I find it impossible to believe that a Black woman — in Congress — had no thoughts or opinions on any of this.

That all said, the triumph in this movie, in my opinion, is that it not only presented a version of her story for people to discover, but produced a whole lot of articles dissecting what the movie got right, history-wise, and filling in a lot of blanks, so that, together, all of this inertia and attention builds up a little more awareness that she existed and did what she did, at the time she did it.

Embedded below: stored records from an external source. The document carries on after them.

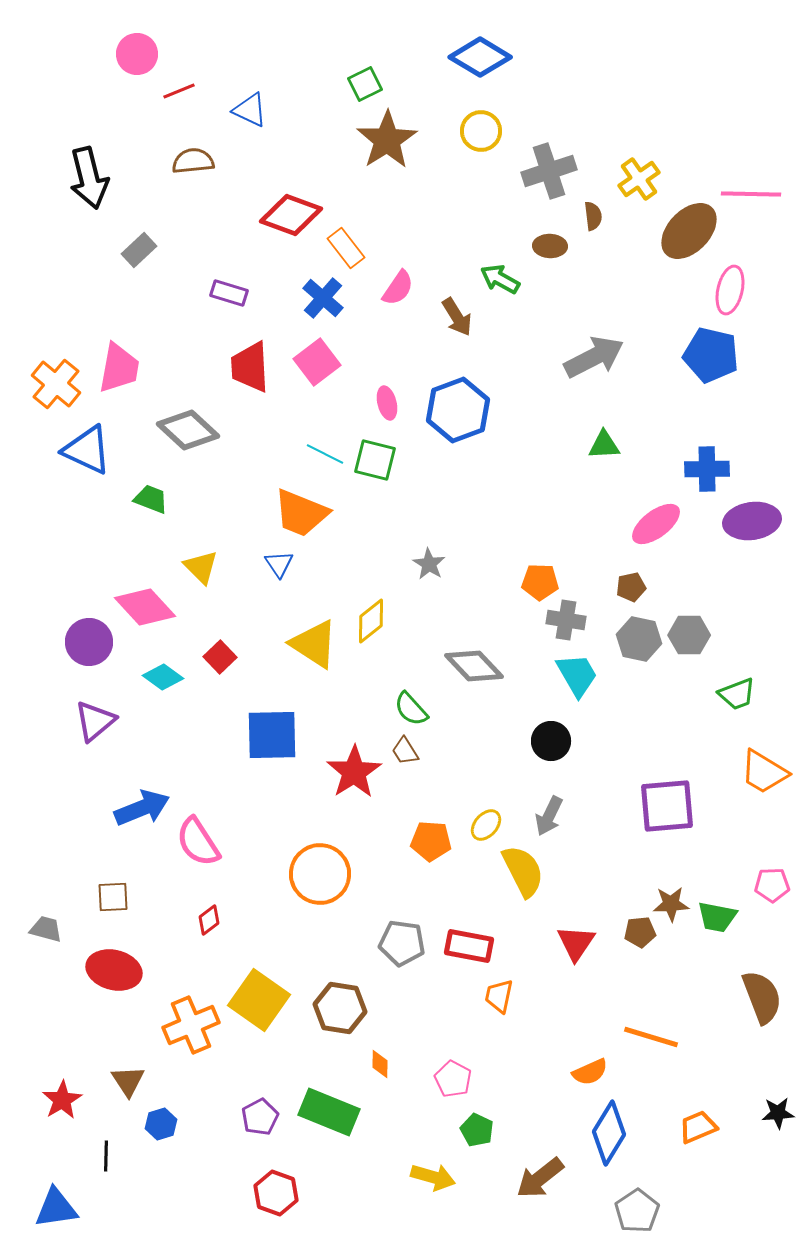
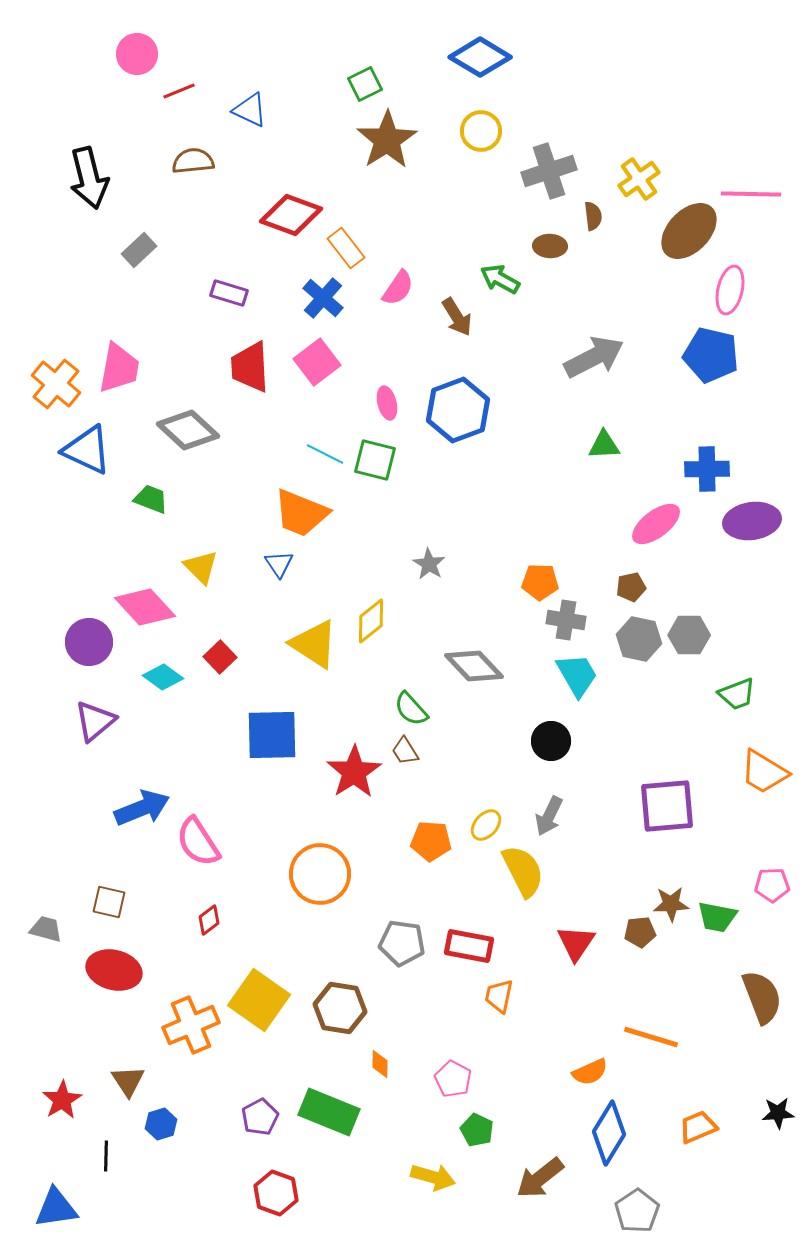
brown square at (113, 897): moved 4 px left, 5 px down; rotated 16 degrees clockwise
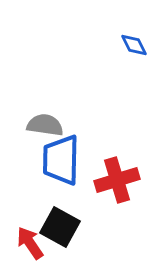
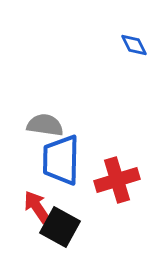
red arrow: moved 7 px right, 36 px up
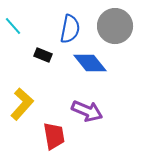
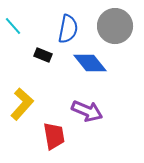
blue semicircle: moved 2 px left
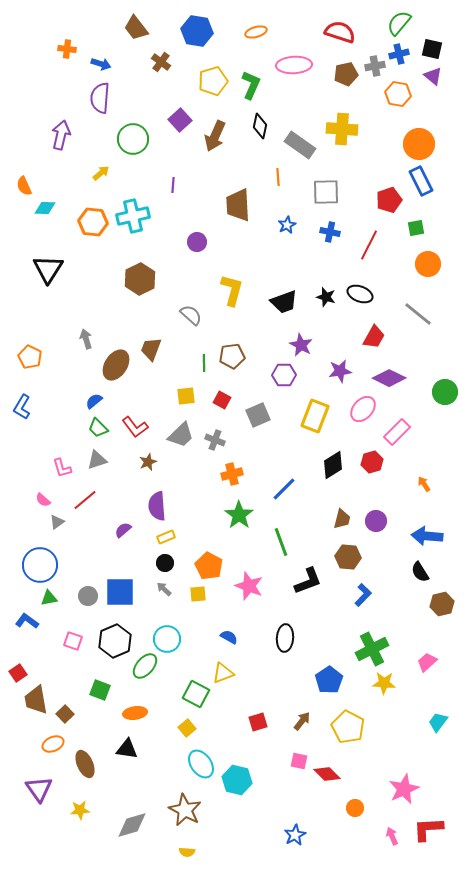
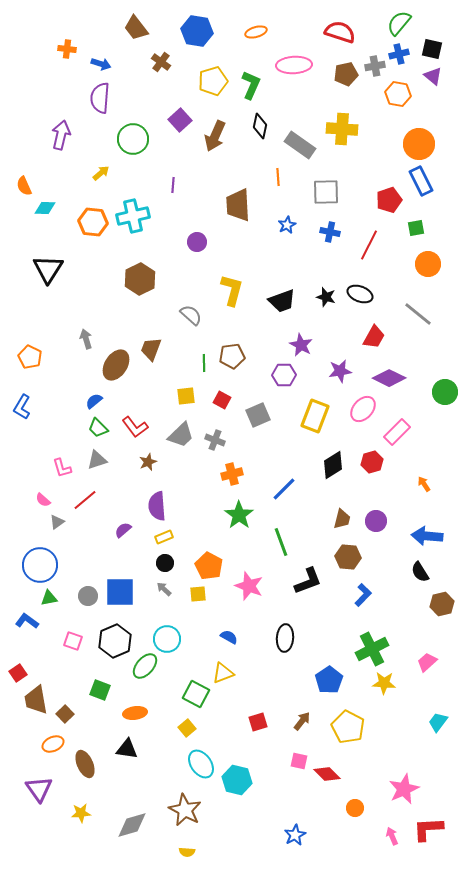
black trapezoid at (284, 302): moved 2 px left, 1 px up
yellow rectangle at (166, 537): moved 2 px left
yellow star at (80, 810): moved 1 px right, 3 px down
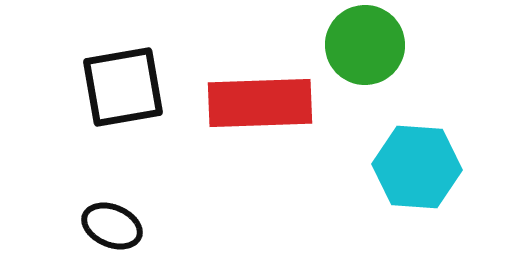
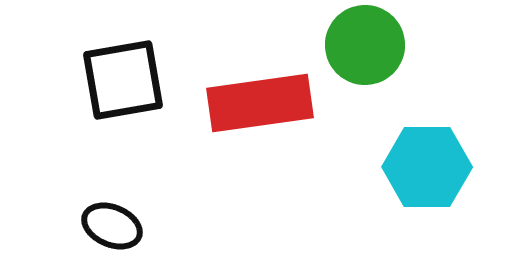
black square: moved 7 px up
red rectangle: rotated 6 degrees counterclockwise
cyan hexagon: moved 10 px right; rotated 4 degrees counterclockwise
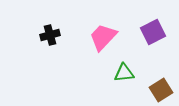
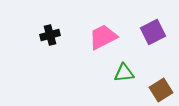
pink trapezoid: rotated 20 degrees clockwise
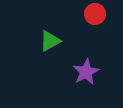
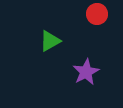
red circle: moved 2 px right
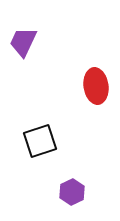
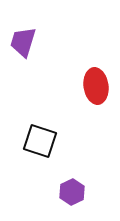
purple trapezoid: rotated 8 degrees counterclockwise
black square: rotated 36 degrees clockwise
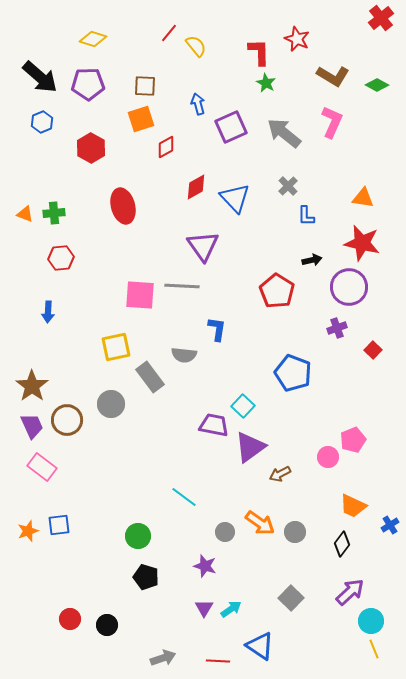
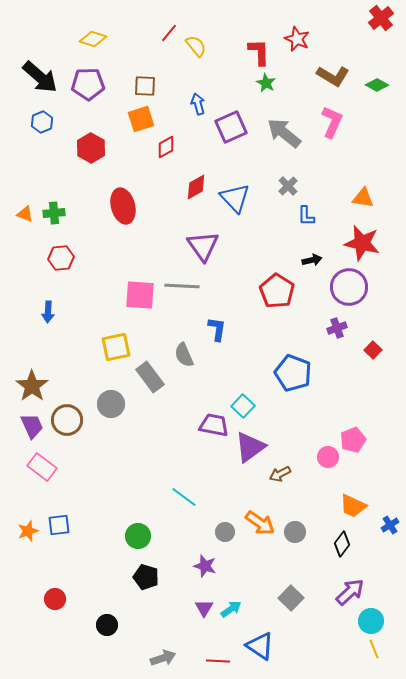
gray semicircle at (184, 355): rotated 60 degrees clockwise
red circle at (70, 619): moved 15 px left, 20 px up
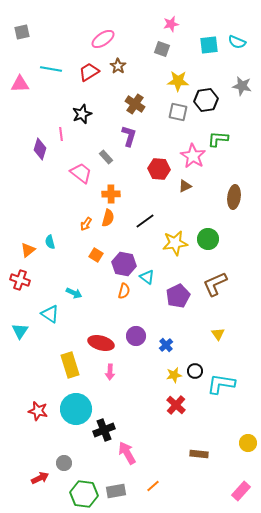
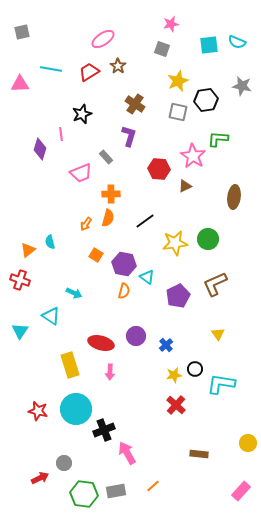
yellow star at (178, 81): rotated 25 degrees counterclockwise
pink trapezoid at (81, 173): rotated 120 degrees clockwise
cyan triangle at (50, 314): moved 1 px right, 2 px down
black circle at (195, 371): moved 2 px up
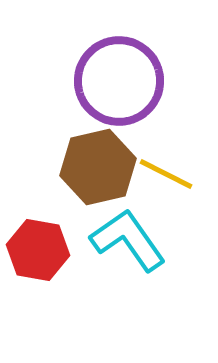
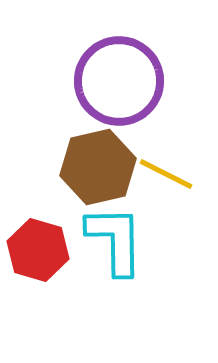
cyan L-shape: moved 13 px left; rotated 34 degrees clockwise
red hexagon: rotated 6 degrees clockwise
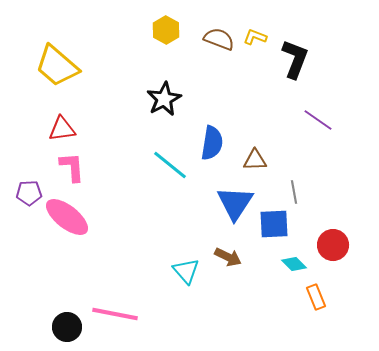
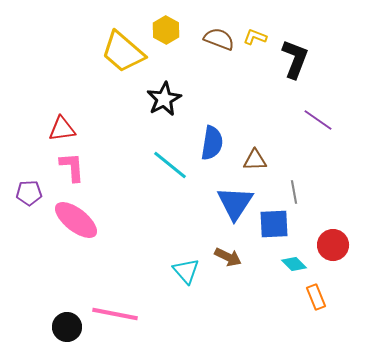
yellow trapezoid: moved 66 px right, 14 px up
pink ellipse: moved 9 px right, 3 px down
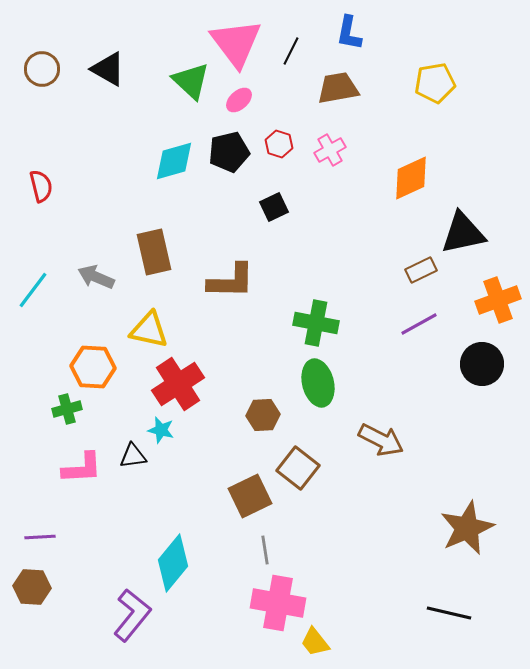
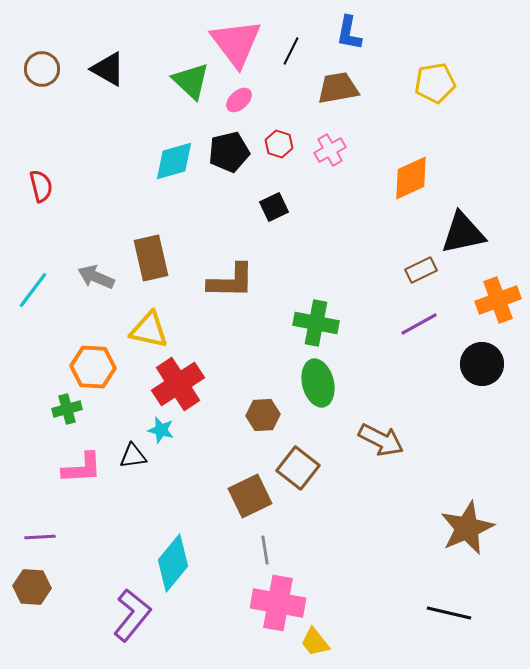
brown rectangle at (154, 252): moved 3 px left, 6 px down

Modern revisionism of American history downplays the entire story of HOW Nixon won such a landslide in 1972, preferring to stick to the standard focus on the Watergate scandal that brought his adminstration crashing down by '74, partly because it is a critical step in the long-simmering "party switch" that actually was finalized by Reagan's run in 1980. Nixon's "Southern Strategy" is well-documented as a play for the votes of the Confederate states and rural areas who had been Democrats all their lives, but had grown increasingly disatisfied with the leftward, liberal slide of the Democratic Party that got started innocently enough in the 1930s with FDR's New Deal and its applications and implications, which itself was a reaction to the rightward slide of the Republican Party in the aftermath of WWI and the good times of the Roaring 20s (Warren G. Harding's campaign emphasized a "return to normal" and Coolidge's 1924 campaign slogan was "keep cool with Coolidge" — Republican rhetoric began to align with the status quo, previously the domain of the Conservative Democrats...). While calls for Conservative movement away from the Democrats, in response to FDR, had begun in earnest as early as the 50s, it was the Civil Rights Act of 1964 that ignited the newest push behind Nixon in 1968. LBJ, who signed the Act, is quoted to have said, when signing, that "We've lost the South for a generation." He was righter than he even knew he'd be.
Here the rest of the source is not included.